> [Exercise instructions]:
All that should be output is the block of lines below from the line with "に伴う一時休業のお知ら" to the line with "Tchernov Cable", both included, exactly as written.

> [Data in this exercise]:

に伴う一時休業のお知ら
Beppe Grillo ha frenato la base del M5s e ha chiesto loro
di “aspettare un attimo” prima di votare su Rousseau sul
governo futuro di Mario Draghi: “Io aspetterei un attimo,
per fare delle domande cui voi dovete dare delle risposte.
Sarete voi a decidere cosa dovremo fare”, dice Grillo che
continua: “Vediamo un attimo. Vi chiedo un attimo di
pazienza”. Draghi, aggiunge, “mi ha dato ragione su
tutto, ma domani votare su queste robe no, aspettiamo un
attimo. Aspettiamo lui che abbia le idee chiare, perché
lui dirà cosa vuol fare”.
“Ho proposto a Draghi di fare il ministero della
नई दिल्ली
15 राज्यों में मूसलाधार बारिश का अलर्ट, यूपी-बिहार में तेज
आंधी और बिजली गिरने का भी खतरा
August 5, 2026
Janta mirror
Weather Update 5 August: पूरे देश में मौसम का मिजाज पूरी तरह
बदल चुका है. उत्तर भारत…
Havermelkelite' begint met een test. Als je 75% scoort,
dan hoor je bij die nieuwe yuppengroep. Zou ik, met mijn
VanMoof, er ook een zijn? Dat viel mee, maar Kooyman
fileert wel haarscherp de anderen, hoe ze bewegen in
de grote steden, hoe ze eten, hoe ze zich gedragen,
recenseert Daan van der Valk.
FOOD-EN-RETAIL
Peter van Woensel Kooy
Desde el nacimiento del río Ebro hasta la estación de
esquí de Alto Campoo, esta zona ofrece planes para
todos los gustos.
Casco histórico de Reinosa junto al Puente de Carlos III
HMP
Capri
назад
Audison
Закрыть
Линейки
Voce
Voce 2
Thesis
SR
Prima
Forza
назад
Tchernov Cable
---
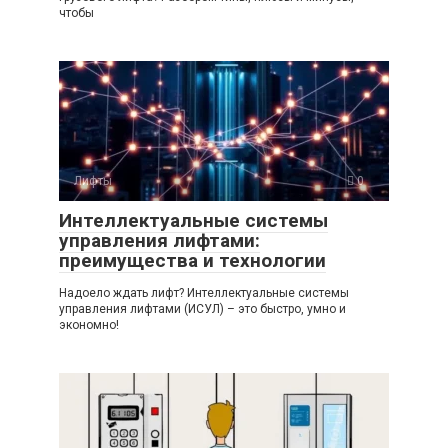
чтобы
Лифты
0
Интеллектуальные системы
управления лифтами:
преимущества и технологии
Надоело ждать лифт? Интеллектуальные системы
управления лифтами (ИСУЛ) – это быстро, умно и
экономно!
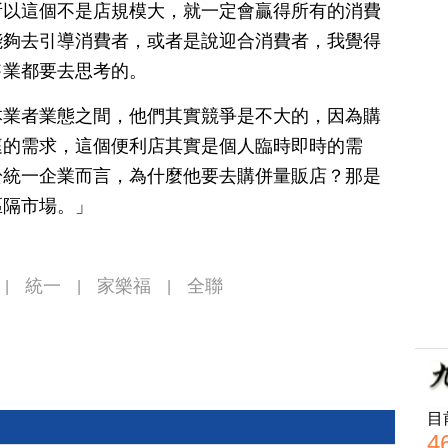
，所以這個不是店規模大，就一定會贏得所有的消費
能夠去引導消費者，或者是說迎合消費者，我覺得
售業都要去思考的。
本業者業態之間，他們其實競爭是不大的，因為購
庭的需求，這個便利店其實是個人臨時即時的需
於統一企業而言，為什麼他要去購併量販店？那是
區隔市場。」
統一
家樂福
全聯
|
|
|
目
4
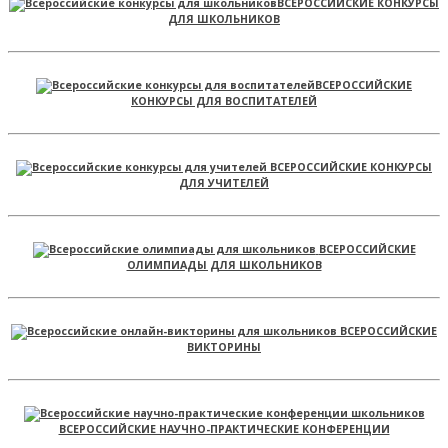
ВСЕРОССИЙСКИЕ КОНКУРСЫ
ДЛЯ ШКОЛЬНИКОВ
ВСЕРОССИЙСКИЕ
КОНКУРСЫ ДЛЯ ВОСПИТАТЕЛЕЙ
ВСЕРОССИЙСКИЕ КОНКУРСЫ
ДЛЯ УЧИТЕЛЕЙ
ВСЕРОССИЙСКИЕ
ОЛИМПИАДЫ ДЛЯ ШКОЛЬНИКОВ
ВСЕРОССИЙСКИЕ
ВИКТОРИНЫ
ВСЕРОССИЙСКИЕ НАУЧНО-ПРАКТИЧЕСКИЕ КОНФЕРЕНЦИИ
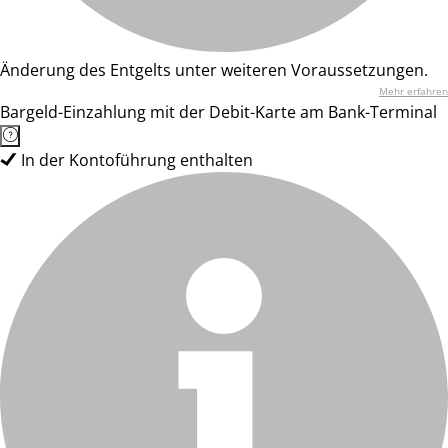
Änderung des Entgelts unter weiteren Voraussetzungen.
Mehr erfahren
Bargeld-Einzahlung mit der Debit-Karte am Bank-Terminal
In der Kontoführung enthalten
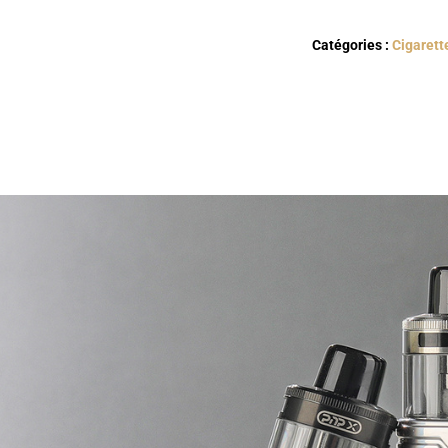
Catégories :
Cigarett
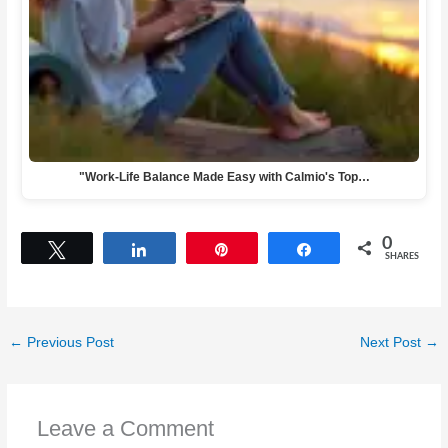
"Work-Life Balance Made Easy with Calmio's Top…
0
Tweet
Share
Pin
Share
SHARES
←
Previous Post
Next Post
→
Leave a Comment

> [Solution to the problem]:
に伴う一時休業のお知ら
Beppe Grillo ha frenato la base del M5s e ha chiesto loro
di “aspettare un attimo” prima di votare su Rousseau sul
governo futuro di Mario Draghi: “Io aspetterei un attimo,
per fare delle domande cui voi dovete dare delle risposte.
Sarete voi a decidere cosa dovremo fare”, dice Grillo che
continua: “Vediamo un attimo. Vi chiedo un attimo di
pazienza”. Draghi, aggiunge, “mi ha dato ragione su
tutto, ma domani votare su queste robe no, aspettiamo un
attimo. Aspettiamo lui che abbia le idee chiare, perché
lui dirà cosa vuol fare”.
“Ho proposto a Draghi di fare il ministero della
नई दिल्ली
15 राज्यों में मूसलाधार बारिश का अलर्ट, यूपी-बिहार में तेज
आंधी और बिजली गिरने का भी खतरा
August 5, 2026
Janta mirror
Weather Update 5 August: पूरे देश में मौसम का मिजाज पूरी तरह
बदल चुका है. उत्तर भारत…
Havermelkelite' begint met een test. Als je 75% scoort,
dan hoor je bij die nieuwe yuppengroep. Zou ik, met mijn
VanMoof, er ook een zijn? Dat viel mee, maar Kooyman
fileert wel haarscherp de anderen, hoe ze bewegen in
de grote steden, hoe ze eten, hoe ze zich gedragen,
recenseert Daan van der Valk.
FOOD-EN-RETAIL
Peter van Woensel Kooy
Desde el nacimiento del río Ebro hasta la estación de
esquí de Alto Campoo, esta zona ofrece planes para
todos los gustos.
Casco histórico de Reinosa junto al Puente de Carlos III
HMP
Capri
назад
Audison
Закрыть
Линейки
Voce
Voce 2
Thesis
SR
Prima
Forza
назад
Tchernov Cable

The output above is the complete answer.